From the data that follows, copy every line holding the string "delete".

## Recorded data

::::

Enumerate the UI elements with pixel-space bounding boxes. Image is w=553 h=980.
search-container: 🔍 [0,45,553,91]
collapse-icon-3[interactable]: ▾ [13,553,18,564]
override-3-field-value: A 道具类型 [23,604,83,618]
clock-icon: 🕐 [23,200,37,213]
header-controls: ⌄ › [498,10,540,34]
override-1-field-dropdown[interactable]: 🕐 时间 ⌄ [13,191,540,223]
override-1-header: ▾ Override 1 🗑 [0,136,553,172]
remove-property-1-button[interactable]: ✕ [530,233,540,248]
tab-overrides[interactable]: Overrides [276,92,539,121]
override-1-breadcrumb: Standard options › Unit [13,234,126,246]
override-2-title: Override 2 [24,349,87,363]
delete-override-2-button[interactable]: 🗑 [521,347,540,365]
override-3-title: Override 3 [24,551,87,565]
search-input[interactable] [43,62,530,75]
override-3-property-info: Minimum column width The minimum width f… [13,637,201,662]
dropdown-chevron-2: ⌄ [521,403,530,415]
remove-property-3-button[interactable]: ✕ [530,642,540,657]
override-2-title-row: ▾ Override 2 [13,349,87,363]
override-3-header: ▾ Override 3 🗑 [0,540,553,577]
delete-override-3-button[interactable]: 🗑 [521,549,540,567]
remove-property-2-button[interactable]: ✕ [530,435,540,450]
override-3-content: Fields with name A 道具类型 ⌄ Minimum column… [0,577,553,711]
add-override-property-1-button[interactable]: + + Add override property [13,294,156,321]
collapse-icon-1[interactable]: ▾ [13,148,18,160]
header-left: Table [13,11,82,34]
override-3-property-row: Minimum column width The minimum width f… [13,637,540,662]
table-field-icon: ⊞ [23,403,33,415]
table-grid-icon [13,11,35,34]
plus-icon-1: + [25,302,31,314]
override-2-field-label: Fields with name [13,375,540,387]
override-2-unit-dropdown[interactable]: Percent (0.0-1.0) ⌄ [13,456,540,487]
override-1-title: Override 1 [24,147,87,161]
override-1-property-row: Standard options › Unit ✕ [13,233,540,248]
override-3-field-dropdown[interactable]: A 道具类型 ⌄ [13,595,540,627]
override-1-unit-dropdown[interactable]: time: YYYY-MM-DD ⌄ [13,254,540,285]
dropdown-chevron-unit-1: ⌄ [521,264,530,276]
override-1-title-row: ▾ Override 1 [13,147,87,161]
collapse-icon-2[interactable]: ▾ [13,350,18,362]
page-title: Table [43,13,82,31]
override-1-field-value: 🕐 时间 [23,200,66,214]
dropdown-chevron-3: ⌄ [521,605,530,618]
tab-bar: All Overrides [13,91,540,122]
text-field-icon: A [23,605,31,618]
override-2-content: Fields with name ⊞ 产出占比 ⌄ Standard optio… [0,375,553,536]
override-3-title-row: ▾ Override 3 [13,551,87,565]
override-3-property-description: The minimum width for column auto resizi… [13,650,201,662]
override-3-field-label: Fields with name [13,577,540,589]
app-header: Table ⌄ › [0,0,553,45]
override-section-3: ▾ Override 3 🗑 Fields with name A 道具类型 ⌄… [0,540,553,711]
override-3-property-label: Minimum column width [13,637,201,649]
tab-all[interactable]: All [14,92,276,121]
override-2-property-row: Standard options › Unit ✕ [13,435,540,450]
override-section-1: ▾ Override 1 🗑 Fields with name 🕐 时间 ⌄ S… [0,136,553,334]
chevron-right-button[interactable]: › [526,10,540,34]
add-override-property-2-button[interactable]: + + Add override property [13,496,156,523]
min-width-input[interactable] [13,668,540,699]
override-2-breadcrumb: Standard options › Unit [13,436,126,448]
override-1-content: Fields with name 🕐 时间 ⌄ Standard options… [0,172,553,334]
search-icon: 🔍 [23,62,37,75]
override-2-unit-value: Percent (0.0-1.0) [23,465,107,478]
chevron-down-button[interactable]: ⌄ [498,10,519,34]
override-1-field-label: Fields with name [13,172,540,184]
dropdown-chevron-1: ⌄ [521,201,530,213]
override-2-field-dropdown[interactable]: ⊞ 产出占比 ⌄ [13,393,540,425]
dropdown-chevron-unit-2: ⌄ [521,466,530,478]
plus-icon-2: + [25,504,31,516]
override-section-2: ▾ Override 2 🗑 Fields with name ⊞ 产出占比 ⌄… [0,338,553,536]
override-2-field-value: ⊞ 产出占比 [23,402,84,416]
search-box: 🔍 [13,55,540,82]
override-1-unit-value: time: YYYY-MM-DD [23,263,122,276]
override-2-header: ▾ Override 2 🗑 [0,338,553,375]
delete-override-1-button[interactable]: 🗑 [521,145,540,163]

::::

## OUTPUT OF THE TASK
delete-override-2-button[interactable]: 🗑 [521,347,540,365]
delete-override-3-button[interactable]: 🗑 [521,549,540,567]
delete-override-1-button[interactable]: 🗑 [521,145,540,163]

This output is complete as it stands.